Des mesures toujours insuffisantes. C’est l’état d’esprit général qui plane dans les rangs du Sénat, après de nouvelles annonces de la part du gouvernement pour lutter contre les violences faites aux femmes. Erigée par la macronie comme la grande cause du quinquennat, la lutte contre les féminicides et les violences sexistes est plus que jamais d’actualité après les meurtres de deux femmes sous les coups de leurs conjoints à Mérignac, le 4 mai, et à Hayange, le 2 mai. Ce jeudi, suite au rapport d’une mission d’inspection relevant une série de défaillances dans le système actuel, le gouvernement a détaillé six nouvelles mesures pour renforcer la lutte contre les féminicides et renforcer la protection des victimes.
Parmi celles-ci, la mise à disposition de 3000 « téléphones grand danger » d’ici 2022, et la mise en place d’un fichier des auteurs de violences conjugales. Une instance de suivi judiciaire des situations individuelles sera également créée, et réunira magistrats, forces de sécurité intérieure et service pénitentiaire d’insertion et de probation. De nouvelles mesures accueillies avec un enthousiasme modéré à la Haute assemblée. « Il est vrai qu’Elisabeth Moreno met beaucoup de cœur et de volonté sur le sujet, et nous offre une écoute bien plus attentive que Marlène Schiappa », commente la sénatrice Laure Darcos.

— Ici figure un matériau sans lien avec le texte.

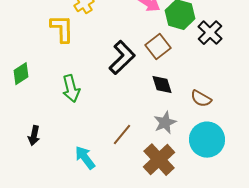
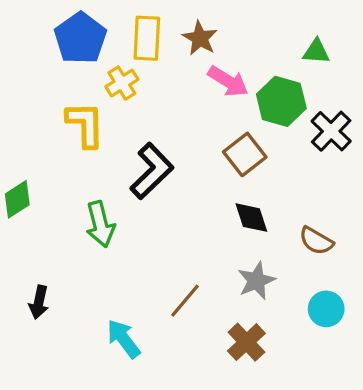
black L-shape: (122, 58) -> (152, 171), moved
cyan circle: (207, 140) -> (326, 309), size x0.6
brown cross: (159, 160) -> (246, 342), size x0.7

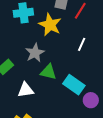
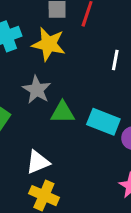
white line: (82, 44) -> (115, 60), moved
white triangle: (26, 90) -> (38, 162), moved

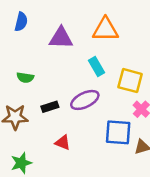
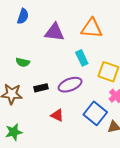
blue square: (118, 132) -> (95, 113), turned 30
red triangle: (63, 143) -> (57, 115), moved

Mais si les sénateurs soulignent la bonne volonté du gouvernement, ils pointent du doigt la défaillance d’application dans les actes, des différentes mesures annoncées. « La ministre fait de son mieux, mais ce ne sont que des paroles », réagit la sénatrice écologiste Esther Benbassa, auteure d’une question sur le sujet lors de la séance des questions au gouvernement du 9 mai. « C’est une question qui doit aussi bien être réglée dans les territoires qu’au niveau de la nation. Il faut prendre des mesures énergiques et concrètes. »
« Cela ne doit pas être une simple déclaration de principes »
« La démarche générale est plutôt bonne », concède le président de la commission des lois du Sénat François-Noël Buffet. « Il faudra simplement veiller, comme toujours, à ce que les moyens soient bien présents et que ce ne soit pas simplement une déclaration de principes, mais qu’on ait véritablement un dispositif mis en place structuré avec des moyens humains et matériels pour assurer la protection des femmes victimes de ces agressions. » Car la défaillance du dispositif des bracelets anti-rapprochement a marqué les sénateurs concernés par la question. « Le bracelet anti-rapprochement est censé être une mesure basique, qu’on attend depuis deux ans et demi », souligne Laure Darcos. « Le budget y est, c’est simplement un problème de volonté politique. »
Lire aussi : Féminicides « Si les lois ne sont pas appliquées, les femmes seront toujours en danger »
« Nous avons adopté de nombreuses lois depuis quelques années, elles doivent désormais être appliquées », renchérit la sénatrice Annick Billon. « Il y a un vrai souci d’application de la loi : les ministres doivent travailler ensemble pour enrayer ce phénomène de féminicides. Il faut agir, apporter des solutions et les mettre en œuvre dans tous les territoires. » Mais pour mettre en œuvre de telles mesures, il faut un budget conséquent, et certains sénateurs déplorent le manque de moyens mis à disposition pour lutter contre les féminicides. « Les associations demandent un milliard d’euros, entre la formation de magistrats, de policiers, de psychologues, la création de places d’hébergement dédiées et en nombre suffisant », détaille la sénatrice communiste Laurence Cohen. « Cela nécessite de dégager des moyens humains et financiers et on voit que le budget consacré dans un pays comme l’Espagne est bien supérieur. On bute toujours sur la même problématique. Tant que le gouvernement n’aura pas mis en adéquation ses paroles avec ses actes cela ne deviendra pas une grande cause nationale : quels moyens on met, en dehors des paroles prononcées par le président de la République ou la ministre pour faire en sorte de débarrasser la société de ce fléau ? », interroge Laurence Cohen.